Medellín es entre las capitales la ciudad con más retos y más experiencia
en el tema. Desde 2007 un acuerdo del Concejo regula la política pública para
prevención del desplazamiento y atención a las víctimas. Una oficina municipal
con cerca de noventa funcionarios se ocupa de la atención y el acompañamiento a los desplazados. Un
chaleco rojo es su única defensa contra la determinación y las notificaciones de
los asesinos. En los últimos cuatro años las cifras no han parado de crecer en
la ciudad. De los 2657 registrados en el 2009 se pasó a 9941 desplazados de sus
barrios el año pasado.
El fenómeno entraña paradojas para huir del triunfalismo policial y
desconfiar de algunas cifras que a primera vista resultan alentadoras. Muchas
veces la captura de uno de los “Duros” puede causar la salida obligada de su
círculo cercano: no solo familiares y compinches sino amigos tenderos, jóvenes
utilizados como jíbaros, adolescentes relacionadas con sus hombres…; en fin,
todo un círculo social que, por complicidad, obligación o necesidad, gira
alrededor de los “dueños” del barrio. En ocasiones la reducción de homicidios
también coincide con la hegemonía de uno de los actores armados, entonces
comienza la huida de quienes no quieren plegarse a ese nuevo poder que exige
rentas, hijos para las vueltas o hijas para el entretenimiento. Detrás de la
salida de los desplazados está la violencia subterránea: reclutamiento,
desaparición forzada, torturas, acoso sexual. Las historias están contadas en
informes hechos por la alcaldía de Medellín entre 2010 y 2011.
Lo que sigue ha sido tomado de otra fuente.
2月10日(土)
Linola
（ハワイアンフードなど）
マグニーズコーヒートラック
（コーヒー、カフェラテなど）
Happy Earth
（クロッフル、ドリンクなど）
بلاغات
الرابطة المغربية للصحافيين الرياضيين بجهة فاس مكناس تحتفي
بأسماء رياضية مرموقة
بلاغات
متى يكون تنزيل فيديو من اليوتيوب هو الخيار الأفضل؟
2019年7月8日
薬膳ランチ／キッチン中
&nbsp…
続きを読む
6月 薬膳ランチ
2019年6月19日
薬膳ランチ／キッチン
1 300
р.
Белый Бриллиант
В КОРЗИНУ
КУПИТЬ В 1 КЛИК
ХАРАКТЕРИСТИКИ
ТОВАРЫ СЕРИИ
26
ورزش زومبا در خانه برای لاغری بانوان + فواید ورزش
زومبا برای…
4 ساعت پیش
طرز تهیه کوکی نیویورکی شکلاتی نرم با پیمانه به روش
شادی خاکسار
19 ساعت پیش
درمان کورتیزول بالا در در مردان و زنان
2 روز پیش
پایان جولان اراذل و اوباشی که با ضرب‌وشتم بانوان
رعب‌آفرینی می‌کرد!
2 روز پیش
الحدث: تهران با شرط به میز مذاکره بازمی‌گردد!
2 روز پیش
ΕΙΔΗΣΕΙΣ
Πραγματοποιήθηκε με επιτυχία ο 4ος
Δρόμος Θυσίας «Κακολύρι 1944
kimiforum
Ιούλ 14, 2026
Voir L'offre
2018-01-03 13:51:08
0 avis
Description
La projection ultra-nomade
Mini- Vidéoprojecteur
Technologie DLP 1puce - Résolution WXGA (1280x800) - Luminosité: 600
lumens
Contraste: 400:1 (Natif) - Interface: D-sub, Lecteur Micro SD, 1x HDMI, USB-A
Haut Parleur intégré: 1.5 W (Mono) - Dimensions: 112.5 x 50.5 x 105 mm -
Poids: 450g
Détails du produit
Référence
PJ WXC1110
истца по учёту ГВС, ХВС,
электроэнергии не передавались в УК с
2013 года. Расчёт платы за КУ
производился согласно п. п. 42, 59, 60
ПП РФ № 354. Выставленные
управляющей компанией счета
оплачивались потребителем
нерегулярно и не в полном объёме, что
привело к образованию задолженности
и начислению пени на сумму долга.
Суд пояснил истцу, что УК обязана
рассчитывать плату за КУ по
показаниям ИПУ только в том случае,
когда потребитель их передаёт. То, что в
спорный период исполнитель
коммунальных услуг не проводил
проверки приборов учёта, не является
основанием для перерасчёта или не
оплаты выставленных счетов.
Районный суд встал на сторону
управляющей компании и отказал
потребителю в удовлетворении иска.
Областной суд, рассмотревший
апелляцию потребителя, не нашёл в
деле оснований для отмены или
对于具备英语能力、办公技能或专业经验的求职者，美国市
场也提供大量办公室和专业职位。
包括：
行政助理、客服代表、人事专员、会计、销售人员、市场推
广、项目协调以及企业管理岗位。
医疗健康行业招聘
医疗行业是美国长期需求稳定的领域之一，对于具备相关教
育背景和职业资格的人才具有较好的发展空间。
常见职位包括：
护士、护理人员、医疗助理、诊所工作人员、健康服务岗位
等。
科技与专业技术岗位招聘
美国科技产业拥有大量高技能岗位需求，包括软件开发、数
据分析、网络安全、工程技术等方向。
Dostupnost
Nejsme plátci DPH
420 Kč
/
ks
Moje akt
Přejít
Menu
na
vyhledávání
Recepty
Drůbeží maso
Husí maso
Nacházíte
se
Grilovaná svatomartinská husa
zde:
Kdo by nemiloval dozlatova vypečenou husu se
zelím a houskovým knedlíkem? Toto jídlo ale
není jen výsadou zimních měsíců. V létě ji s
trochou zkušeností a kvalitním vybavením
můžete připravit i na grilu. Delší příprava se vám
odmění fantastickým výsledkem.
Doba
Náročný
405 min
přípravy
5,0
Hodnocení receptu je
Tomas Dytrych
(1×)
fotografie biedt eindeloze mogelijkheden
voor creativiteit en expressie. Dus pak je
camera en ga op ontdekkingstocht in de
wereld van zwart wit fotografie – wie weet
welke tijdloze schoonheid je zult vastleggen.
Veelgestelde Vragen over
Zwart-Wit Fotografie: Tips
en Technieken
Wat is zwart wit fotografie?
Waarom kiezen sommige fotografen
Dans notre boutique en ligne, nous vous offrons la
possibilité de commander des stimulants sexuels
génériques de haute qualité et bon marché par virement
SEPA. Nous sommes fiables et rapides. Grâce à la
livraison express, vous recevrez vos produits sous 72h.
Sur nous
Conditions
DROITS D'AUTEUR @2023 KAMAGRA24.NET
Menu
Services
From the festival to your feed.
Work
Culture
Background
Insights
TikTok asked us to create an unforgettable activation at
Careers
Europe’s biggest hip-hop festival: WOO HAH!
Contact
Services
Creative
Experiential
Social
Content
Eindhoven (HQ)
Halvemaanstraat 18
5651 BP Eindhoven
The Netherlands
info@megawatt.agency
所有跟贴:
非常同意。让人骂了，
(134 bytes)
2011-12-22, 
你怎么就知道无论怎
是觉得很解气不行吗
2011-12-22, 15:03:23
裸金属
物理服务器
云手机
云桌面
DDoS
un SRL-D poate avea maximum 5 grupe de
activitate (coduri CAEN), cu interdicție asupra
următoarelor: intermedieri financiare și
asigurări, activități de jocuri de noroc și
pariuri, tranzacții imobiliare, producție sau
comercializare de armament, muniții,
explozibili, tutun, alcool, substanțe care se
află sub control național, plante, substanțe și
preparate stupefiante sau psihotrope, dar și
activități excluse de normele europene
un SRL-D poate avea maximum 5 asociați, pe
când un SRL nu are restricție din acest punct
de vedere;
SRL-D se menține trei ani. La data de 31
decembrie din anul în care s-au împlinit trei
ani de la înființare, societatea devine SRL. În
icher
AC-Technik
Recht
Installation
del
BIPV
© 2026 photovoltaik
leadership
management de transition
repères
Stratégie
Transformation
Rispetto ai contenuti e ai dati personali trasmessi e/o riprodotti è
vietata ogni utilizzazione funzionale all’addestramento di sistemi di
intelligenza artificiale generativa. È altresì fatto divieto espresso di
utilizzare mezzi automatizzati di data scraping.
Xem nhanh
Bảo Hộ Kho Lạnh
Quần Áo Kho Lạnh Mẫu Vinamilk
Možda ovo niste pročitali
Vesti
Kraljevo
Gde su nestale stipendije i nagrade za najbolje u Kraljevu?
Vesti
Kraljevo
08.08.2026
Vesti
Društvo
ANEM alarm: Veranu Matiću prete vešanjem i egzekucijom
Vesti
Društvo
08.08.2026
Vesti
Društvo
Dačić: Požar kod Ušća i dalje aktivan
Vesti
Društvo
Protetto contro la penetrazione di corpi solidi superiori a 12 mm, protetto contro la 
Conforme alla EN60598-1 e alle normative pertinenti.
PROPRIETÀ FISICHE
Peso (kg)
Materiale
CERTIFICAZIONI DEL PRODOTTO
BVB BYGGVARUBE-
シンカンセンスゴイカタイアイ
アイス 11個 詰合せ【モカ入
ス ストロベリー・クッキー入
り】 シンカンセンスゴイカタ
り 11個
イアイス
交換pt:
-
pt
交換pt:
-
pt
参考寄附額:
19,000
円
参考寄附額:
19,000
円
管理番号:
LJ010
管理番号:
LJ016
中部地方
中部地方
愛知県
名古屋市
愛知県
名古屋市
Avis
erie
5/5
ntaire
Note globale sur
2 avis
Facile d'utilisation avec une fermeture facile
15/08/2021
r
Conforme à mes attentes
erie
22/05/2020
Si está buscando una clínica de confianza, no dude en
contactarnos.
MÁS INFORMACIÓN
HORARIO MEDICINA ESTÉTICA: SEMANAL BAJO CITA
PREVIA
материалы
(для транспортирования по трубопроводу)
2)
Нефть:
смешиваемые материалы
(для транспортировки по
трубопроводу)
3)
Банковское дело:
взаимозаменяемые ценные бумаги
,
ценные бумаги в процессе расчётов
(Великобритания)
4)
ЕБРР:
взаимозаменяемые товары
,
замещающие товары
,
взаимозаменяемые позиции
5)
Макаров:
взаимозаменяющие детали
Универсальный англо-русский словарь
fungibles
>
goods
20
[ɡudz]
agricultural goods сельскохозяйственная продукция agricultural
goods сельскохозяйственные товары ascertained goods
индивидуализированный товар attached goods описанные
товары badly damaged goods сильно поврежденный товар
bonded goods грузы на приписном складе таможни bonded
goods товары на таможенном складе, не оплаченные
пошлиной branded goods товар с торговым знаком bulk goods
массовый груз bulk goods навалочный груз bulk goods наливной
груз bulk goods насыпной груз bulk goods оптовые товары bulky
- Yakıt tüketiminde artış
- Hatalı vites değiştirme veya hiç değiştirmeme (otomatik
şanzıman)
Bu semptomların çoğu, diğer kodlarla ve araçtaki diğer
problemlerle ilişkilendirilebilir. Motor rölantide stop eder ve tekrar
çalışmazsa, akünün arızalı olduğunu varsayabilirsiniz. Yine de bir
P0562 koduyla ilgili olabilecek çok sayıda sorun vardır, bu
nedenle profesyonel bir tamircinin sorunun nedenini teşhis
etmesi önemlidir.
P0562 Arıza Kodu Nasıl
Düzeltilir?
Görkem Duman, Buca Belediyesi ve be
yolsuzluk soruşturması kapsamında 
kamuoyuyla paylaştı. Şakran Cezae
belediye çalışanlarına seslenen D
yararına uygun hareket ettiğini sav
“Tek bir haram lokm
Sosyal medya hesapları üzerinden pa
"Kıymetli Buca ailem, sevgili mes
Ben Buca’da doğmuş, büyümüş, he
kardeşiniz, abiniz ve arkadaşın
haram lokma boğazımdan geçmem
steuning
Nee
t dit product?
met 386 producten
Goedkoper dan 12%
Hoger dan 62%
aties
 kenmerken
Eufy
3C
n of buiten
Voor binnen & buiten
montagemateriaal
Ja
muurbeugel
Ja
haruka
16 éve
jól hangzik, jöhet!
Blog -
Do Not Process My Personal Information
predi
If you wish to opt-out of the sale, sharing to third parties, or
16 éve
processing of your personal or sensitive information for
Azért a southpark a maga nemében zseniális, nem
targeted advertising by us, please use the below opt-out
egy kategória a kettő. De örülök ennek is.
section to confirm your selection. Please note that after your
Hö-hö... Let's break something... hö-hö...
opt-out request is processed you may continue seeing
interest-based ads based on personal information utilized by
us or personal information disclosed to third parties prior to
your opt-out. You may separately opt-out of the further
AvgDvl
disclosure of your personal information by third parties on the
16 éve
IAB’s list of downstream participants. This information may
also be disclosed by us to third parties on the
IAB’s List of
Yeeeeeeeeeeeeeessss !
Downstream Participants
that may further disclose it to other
A pesar de todo el último caso de desplazamiento masivo en el
corregimiento de San Cristóbal, en las montañas del Occidente, deja un espacio
a la esperanza. Después de las fotos de los soldados y policías haciendo los
acarreos llegaron los funcionarios de la oficina de atención a víctimas. Lo
primero fue cuidar a los perros y alimentar las gallinas de quienes dejaron sus
casas. Lo segundo fue dormir con las doce familias que aguantaron el miedo
inicial. Luego orientar a la policía en la manera de llegarle a la gente, pegar
avisos de protección especial en las puertas de las casas recién abandonadas,
llevar de la mano a toda la administración hasta donde las casas de La Loma en
San Cristóbal. La presencia del Estado y algunos símbolos nunca usados fueron
efectivos: el 95% de las familias han regresado. Una foto vergonzosa, y hasta
injusta, sirvió para mover al Estado y proteger a la comunidad bullanguera que
ha vivido desde hace siglos en La Loma.